Differences can be blatant and prominent or subtle and unnoticed. What makes something stand out, seem awkward, or beg to be stared at? How do differences – slight or glaring – lead to discomfort, awkwardness, or making someone feel unworthy?
Something as simple as a name. Something as important as a name. When my first son was born, his name caused confusion, discomfort, and struggles. I know! Can you believe that? Our extended family was unsure how to pronounce it. The doctor’s office never got it right. In fact, in one office, we had them change our son’s name to “Chuck” in their records. After that, whenever they called him back – they got it right.

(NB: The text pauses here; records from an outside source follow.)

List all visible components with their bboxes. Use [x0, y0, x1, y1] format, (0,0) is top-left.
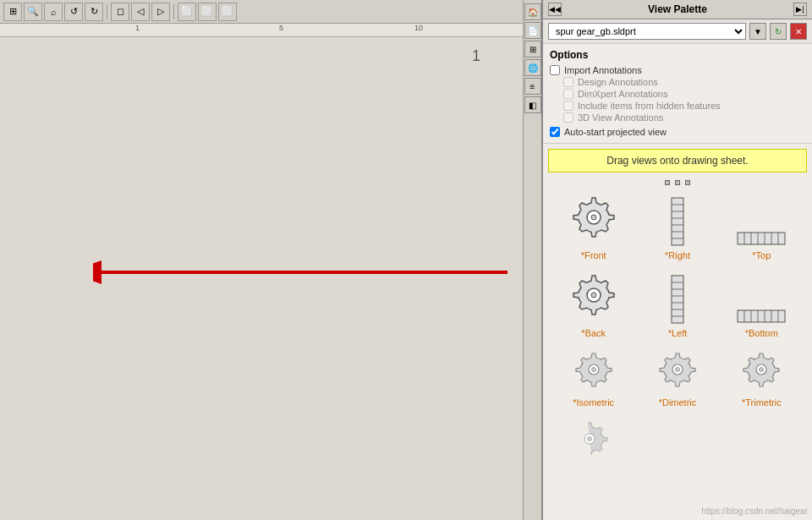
sub-options: Design Annotations DimXpert Annotations … — [550, 76, 805, 123]
view-top[interactable]: *Top — [732, 230, 791, 260]
design-annotations-checkbox[interactable] — [563, 77, 573, 87]
bottom-view-shape — [736, 308, 787, 325]
views-row-1: *Front *Right — [543, 196, 812, 274]
svg-point-39 — [760, 368, 764, 372]
page-indicator: 1 — [472, 47, 480, 65]
trimetric-view-label: *Trimetric — [742, 397, 782, 408]
toolbar-btn-9[interactable]: ⬜ — [178, 3, 196, 21]
sidebar-doc-icon[interactable]: 📄 — [524, 22, 541, 39]
dimxpert-label: DimXpert Annotations — [578, 89, 667, 99]
toolbar-btn-7[interactable]: ◁ — [131, 3, 150, 21]
scroll-dot-1 — [665, 180, 670, 185]
svg-point-41 — [587, 437, 591, 441]
sidebar-home-icon[interactable]: 🏠 — [524, 3, 541, 20]
top-view-label: *Top — [752, 250, 771, 260]
sidebar-list-icon[interactable]: ≡ — [524, 78, 541, 95]
ruler-tick-1: 1 — [135, 24, 140, 32]
scroll-dot-3 — [685, 180, 690, 185]
import-annotations-checkbox[interactable] — [550, 65, 560, 75]
view-front[interactable]: *Front — [564, 196, 623, 260]
file-refresh-btn[interactable]: ↻ — [770, 23, 787, 40]
view-left[interactable]: *Left — [648, 274, 707, 338]
auto-start-label: Auto-start projected view — [564, 127, 667, 137]
auto-start-checkbox[interactable] — [550, 127, 560, 137]
front-view-label: *Front — [581, 250, 606, 260]
file-dropdown-btn[interactable]: ▼ — [749, 23, 766, 40]
views-grid: *Front *Right — [543, 188, 812, 520]
svg-rect-27 — [738, 310, 785, 322]
left-view-side — [669, 274, 686, 325]
toolbar-btn-5[interactable]: ↻ — [85, 3, 103, 21]
right-sidebar: 🏠 📄 ⊞ 🌐 ≡ ◧ — [523, 0, 541, 520]
toolbar-sep-1 — [107, 4, 107, 19]
toolbar-btn-10[interactable]: ⬜ — [198, 3, 217, 21]
watermark: https://blog.csdn.net/haigear — [701, 506, 808, 516]
auto-start-row: Auto-start projected view — [550, 126, 805, 138]
toolbar-btn-6[interactable]: ◻ — [111, 3, 129, 21]
isometric-view-label: *Isometric — [573, 397, 614, 408]
red-arrow — [93, 255, 516, 289]
svg-point-3 — [591, 215, 596, 220]
options-title: Options — [550, 49, 805, 61]
view-dimetric[interactable]: *Dimetric — [648, 352, 707, 408]
toolbar-btn-11[interactable]: ⬜ — [218, 3, 237, 21]
top-view-shape — [736, 230, 787, 247]
view-isometric[interactable]: *Isometric — [564, 352, 623, 408]
toolbar-btn-4[interactable]: ↺ — [64, 3, 83, 21]
view-extra[interactable] — [560, 421, 619, 455]
import-annotations-label: Import Annotations — [564, 65, 642, 75]
panel-collapse-button[interactable]: ◀◀ — [548, 3, 562, 16]
isometric-gear — [573, 352, 615, 394]
views-row-2: *Back *Left — [543, 274, 812, 352]
svg-point-19 — [591, 293, 596, 298]
ruler-tick-2: 5 — [279, 24, 283, 32]
file-close-btn[interactable]: ✕ — [790, 23, 807, 40]
view-back[interactable]: *Back — [564, 274, 623, 338]
dimetric-gear — [656, 352, 699, 394]
views-row-3: *Isometric *Dimetric — [543, 352, 812, 421]
right-view-label: *Right — [665, 250, 690, 260]
view-bottom[interactable]: *Bottom — [732, 308, 791, 338]
left-view-label: *Left — [668, 328, 688, 338]
scroll-dot-2 — [675, 180, 680, 185]
include-hidden-checkbox[interactable] — [563, 101, 573, 111]
drag-hint: Drag views onto drawing sheet. — [548, 149, 807, 172]
dimxpert-checkbox[interactable] — [563, 89, 573, 99]
import-annotations-row: Import Annotations — [550, 64, 805, 76]
file-dropdown[interactable]: spur gear_gb.sldprt — [548, 23, 746, 40]
view-trimetric[interactable]: *Trimetric — [732, 352, 791, 408]
trimetric-gear — [740, 352, 782, 394]
panel-title: View Palette — [562, 3, 793, 15]
include-hidden-row: Include items from hidden features — [563, 100, 805, 112]
front-view-gear — [568, 196, 619, 247]
back-view-gear — [568, 274, 619, 325]
svg-point-35 — [591, 368, 595, 372]
3d-view-row: 3D View Annotations — [563, 112, 805, 123]
back-view-label: *Back — [581, 328, 606, 338]
main-toolbar: ⊞ 🔍 ⌕ ↺ ↻ ◻ ◁ ▷ ⬜ ⬜ ⬜ — [0, 0, 523, 24]
dimxpert-row: DimXpert Annotations — [563, 88, 805, 100]
svg-point-37 — [675, 368, 679, 372]
extra-gear — [571, 421, 609, 455]
toolbar-sep-2 — [173, 4, 174, 19]
design-annotations-row: Design Annotations — [563, 76, 805, 88]
toolbar-btn-3[interactable]: ⌕ — [44, 3, 63, 21]
toolbar-btn-1[interactable]: ⊞ — [3, 3, 22, 21]
view-right[interactable]: *Right — [648, 196, 707, 260]
dimetric-view-label: *Dimetric — [659, 397, 697, 408]
bottom-view-label: *Bottom — [745, 328, 778, 338]
sidebar-globe-icon[interactable]: 🌐 — [524, 59, 541, 76]
right-view-side — [669, 196, 686, 247]
ruler: 1 5 10 — [0, 24, 523, 37]
sidebar-box-icon[interactable]: ◧ — [524, 96, 541, 113]
svg-rect-11 — [738, 233, 785, 244]
file-selector-row: spur gear_gb.sldprt ▼ ↻ ✕ — [543, 19, 812, 44]
panel-pin-button[interactable]: ▶| — [793, 3, 807, 16]
include-hidden-label: Include items from hidden features — [578, 101, 721, 111]
toolbar-btn-2[interactable]: 🔍 — [24, 3, 42, 21]
design-annotations-label: Design Annotations — [578, 77, 658, 87]
options-section: Options Import Annotations Design Annota… — [543, 44, 812, 144]
3d-view-checkbox[interactable] — [563, 112, 573, 123]
sidebar-grid-icon[interactable]: ⊞ — [524, 41, 541, 57]
toolbar-btn-8[interactable]: ▷ — [151, 3, 170, 21]
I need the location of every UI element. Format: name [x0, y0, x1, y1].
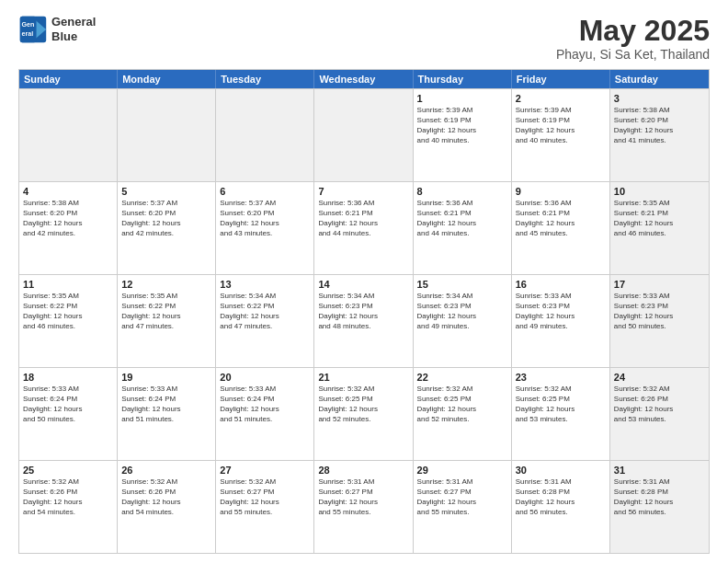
day-info: Sunrise: 5:33 AM Sunset: 6:23 PM Dayligh… [516, 292, 606, 331]
day-number: 17 [614, 278, 705, 291]
header-day-monday: Monday [118, 70, 216, 88]
day-info: Sunrise: 5:35 AM Sunset: 6:22 PM Dayligh… [121, 292, 211, 331]
day-number: 16 [516, 278, 606, 291]
day-number: 25 [23, 464, 113, 477]
calendar-row-4: 25Sunrise: 5:32 AM Sunset: 6:26 PM Dayli… [19, 460, 709, 553]
calendar-body: 1Sunrise: 5:39 AM Sunset: 6:19 PM Daylig… [19, 88, 709, 553]
day-number: 21 [318, 371, 408, 384]
cal-cell-empty-0-0 [19, 89, 118, 181]
calendar-row-2: 11Sunrise: 5:35 AM Sunset: 6:22 PM Dayli… [19, 274, 709, 367]
day-number: 5 [121, 185, 211, 198]
day-info: Sunrise: 5:36 AM Sunset: 6:21 PM Dayligh… [318, 199, 408, 238]
cal-cell-empty-0-1 [118, 89, 216, 181]
day-number: 4 [23, 185, 113, 198]
day-info: Sunrise: 5:32 AM Sunset: 6:26 PM Dayligh… [121, 477, 211, 517]
day-number: 26 [121, 464, 211, 477]
svg-text:eral: eral [22, 30, 34, 38]
header-day-wednesday: Wednesday [314, 70, 413, 88]
svg-rect-2 [20, 17, 37, 42]
cal-cell-15: 15Sunrise: 5:34 AM Sunset: 6:23 PM Dayli… [414, 275, 512, 367]
cal-cell-18: 18Sunrise: 5:33 AM Sunset: 6:24 PM Dayli… [19, 368, 118, 460]
cal-cell-26: 26Sunrise: 5:32 AM Sunset: 6:26 PM Dayli… [118, 461, 216, 553]
cal-cell-3: 3Sunrise: 5:38 AM Sunset: 6:20 PM Daylig… [610, 89, 709, 181]
cal-cell-13: 13Sunrise: 5:34 AM Sunset: 6:22 PM Dayli… [216, 275, 314, 367]
day-number: 18 [23, 371, 113, 384]
header-day-friday: Friday [512, 70, 610, 88]
cal-cell-22: 22Sunrise: 5:32 AM Sunset: 6:25 PM Dayli… [414, 368, 512, 460]
day-number: 13 [220, 278, 310, 291]
cal-cell-5: 5Sunrise: 5:37 AM Sunset: 6:20 PM Daylig… [118, 182, 216, 274]
calendar-row-1: 4Sunrise: 5:38 AM Sunset: 6:20 PM Daylig… [19, 181, 709, 274]
calendar-header: SundayMondayTuesdayWednesdayThursdayFrid… [19, 70, 709, 88]
day-number: 15 [417, 278, 507, 291]
cal-cell-4: 4Sunrise: 5:38 AM Sunset: 6:20 PM Daylig… [19, 182, 118, 274]
cal-cell-8: 8Sunrise: 5:36 AM Sunset: 6:21 PM Daylig… [414, 182, 512, 274]
day-info: Sunrise: 5:36 AM Sunset: 6:21 PM Dayligh… [417, 199, 507, 238]
cal-cell-19: 19Sunrise: 5:33 AM Sunset: 6:24 PM Dayli… [118, 368, 216, 460]
day-number: 22 [417, 371, 507, 384]
day-number: 29 [417, 464, 507, 477]
day-info: Sunrise: 5:35 AM Sunset: 6:21 PM Dayligh… [614, 199, 705, 238]
cal-cell-9: 9Sunrise: 5:36 AM Sunset: 6:21 PM Daylig… [512, 182, 610, 274]
cal-cell-10: 10Sunrise: 5:35 AM Sunset: 6:21 PM Dayli… [610, 182, 709, 274]
day-info: Sunrise: 5:39 AM Sunset: 6:19 PM Dayligh… [516, 106, 606, 145]
day-info: Sunrise: 5:38 AM Sunset: 6:20 PM Dayligh… [23, 199, 113, 238]
day-info: Sunrise: 5:38 AM Sunset: 6:20 PM Dayligh… [614, 106, 705, 145]
subtitle: Phayu, Si Sa Ket, Thailand [556, 47, 710, 62]
header-day-sunday: Sunday [19, 70, 118, 88]
cal-cell-23: 23Sunrise: 5:32 AM Sunset: 6:25 PM Dayli… [512, 368, 610, 460]
day-number: 27 [220, 464, 310, 477]
cal-cell-29: 29Sunrise: 5:31 AM Sunset: 6:27 PM Dayli… [414, 461, 512, 553]
day-info: Sunrise: 5:32 AM Sunset: 6:25 PM Dayligh… [417, 385, 507, 424]
cal-cell-17: 17Sunrise: 5:33 AM Sunset: 6:23 PM Dayli… [610, 275, 709, 367]
cal-cell-12: 12Sunrise: 5:35 AM Sunset: 6:22 PM Dayli… [118, 275, 216, 367]
day-info: Sunrise: 5:32 AM Sunset: 6:25 PM Dayligh… [318, 385, 408, 424]
day-number: 30 [516, 464, 606, 477]
day-info: Sunrise: 5:33 AM Sunset: 6:23 PM Dayligh… [614, 292, 705, 331]
day-info: Sunrise: 5:37 AM Sunset: 6:20 PM Dayligh… [220, 199, 310, 238]
header: Gen eral General Blue May 2025 Phayu, Si… [18, 15, 710, 62]
day-info: Sunrise: 5:32 AM Sunset: 6:27 PM Dayligh… [220, 477, 310, 517]
day-number: 31 [614, 464, 705, 477]
day-info: Sunrise: 5:34 AM Sunset: 6:22 PM Dayligh… [220, 292, 310, 331]
cal-cell-7: 7Sunrise: 5:36 AM Sunset: 6:21 PM Daylig… [314, 182, 413, 274]
page: Gen eral General Blue May 2025 Phayu, Si… [0, 0, 728, 563]
day-number: 14 [318, 278, 408, 291]
cal-cell-16: 16Sunrise: 5:33 AM Sunset: 6:23 PM Dayli… [512, 275, 610, 367]
day-number: 19 [121, 371, 211, 384]
logo-icon: Gen eral [18, 15, 48, 44]
cal-cell-14: 14Sunrise: 5:34 AM Sunset: 6:23 PM Dayli… [314, 275, 413, 367]
day-info: Sunrise: 5:34 AM Sunset: 6:23 PM Dayligh… [417, 292, 507, 331]
cal-cell-6: 6Sunrise: 5:37 AM Sunset: 6:20 PM Daylig… [216, 182, 314, 274]
day-number: 12 [121, 278, 211, 291]
day-info: Sunrise: 5:33 AM Sunset: 6:24 PM Dayligh… [23, 385, 113, 424]
header-day-thursday: Thursday [414, 70, 512, 88]
cal-cell-24: 24Sunrise: 5:32 AM Sunset: 6:26 PM Dayli… [610, 368, 709, 460]
day-info: Sunrise: 5:32 AM Sunset: 6:25 PM Dayligh… [516, 385, 606, 424]
cal-cell-21: 21Sunrise: 5:32 AM Sunset: 6:25 PM Dayli… [314, 368, 413, 460]
cal-cell-empty-0-3 [314, 89, 413, 181]
logo-text: General Blue [51, 15, 96, 43]
cal-cell-28: 28Sunrise: 5:31 AM Sunset: 6:27 PM Dayli… [314, 461, 413, 553]
calendar: SundayMondayTuesdayWednesdayThursdayFrid… [18, 69, 710, 554]
cal-cell-1: 1Sunrise: 5:39 AM Sunset: 6:19 PM Daylig… [414, 89, 512, 181]
day-number: 11 [23, 278, 113, 291]
day-info: Sunrise: 5:35 AM Sunset: 6:22 PM Dayligh… [23, 292, 113, 331]
day-info: Sunrise: 5:31 AM Sunset: 6:27 PM Dayligh… [318, 477, 408, 517]
cal-cell-20: 20Sunrise: 5:33 AM Sunset: 6:24 PM Dayli… [216, 368, 314, 460]
calendar-row-0: 1Sunrise: 5:39 AM Sunset: 6:19 PM Daylig… [19, 88, 709, 181]
cal-cell-25: 25Sunrise: 5:32 AM Sunset: 6:26 PM Dayli… [19, 461, 118, 553]
cal-cell-31: 31Sunrise: 5:31 AM Sunset: 6:28 PM Dayli… [610, 461, 709, 553]
header-day-tuesday: Tuesday [216, 70, 314, 88]
cal-cell-11: 11Sunrise: 5:35 AM Sunset: 6:22 PM Dayli… [19, 275, 118, 367]
day-info: Sunrise: 5:39 AM Sunset: 6:19 PM Dayligh… [417, 106, 507, 145]
cal-cell-30: 30Sunrise: 5:31 AM Sunset: 6:28 PM Dayli… [512, 461, 610, 553]
day-info: Sunrise: 5:31 AM Sunset: 6:27 PM Dayligh… [417, 477, 507, 517]
day-number: 2 [516, 92, 606, 105]
day-info: Sunrise: 5:37 AM Sunset: 6:20 PM Dayligh… [121, 199, 211, 238]
day-info: Sunrise: 5:32 AM Sunset: 6:26 PM Dayligh… [614, 385, 705, 424]
day-info: Sunrise: 5:36 AM Sunset: 6:21 PM Dayligh… [516, 199, 606, 238]
day-number: 7 [318, 185, 408, 198]
day-number: 1 [417, 92, 507, 105]
header-day-saturday: Saturday [610, 70, 709, 88]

It’s a laughable situation and no one was ever hurt by it. Now, years later, the discomfort among family and friends has disappeared. They are accustomed to the pronunciation of his name, and it doesn’t seem weird or unusual anymore. Exposure leads to understanding, tolerance, and respect.
I hesitated to share this as a flaunt. It’s so silly. And, then the middle school sent home a paper addressed to “Ivan” (my son’s name is ilan – see? I even have to spell it with a small “i” so you know it is an “i” next to an “l”. It’s not Ian.) I don’t have a son named Ivan. I realized that wherever he goes, there is a new group of people who must learn and become accustomed to his name. He stands out. He will always stand out. Teachers must learn the correct pronunciation. New friends must become accustomed to an “awkward” name. Until it seems natural and normal.
It made me think how easy my son’s “flaunt” is and how challenging other flaunts are. I began to think about my other children and how each of them has something they carry with them – that others cannot see, perhaps, – but that defines them, that they have to live with, that they have to learn how to maneuver through life with.
And, then I started to think about motherhood. Moms always feel that they are lacking – patience, organization, the ability to put a healthy meal on the table. Perhaps, there truly are areas where our mothering can be improved. There is always something we can work on to do better. But, really, we have all that we need to make it through the day and to thrive through our lives. Our children should know that too, and they should learn it from us. Our children should be proud to flaunt all that they have and all who they are. My son’s name, ilan, often leads to a discussion of his Jewish heritage – something he is proud of and does not hide. He flaunts!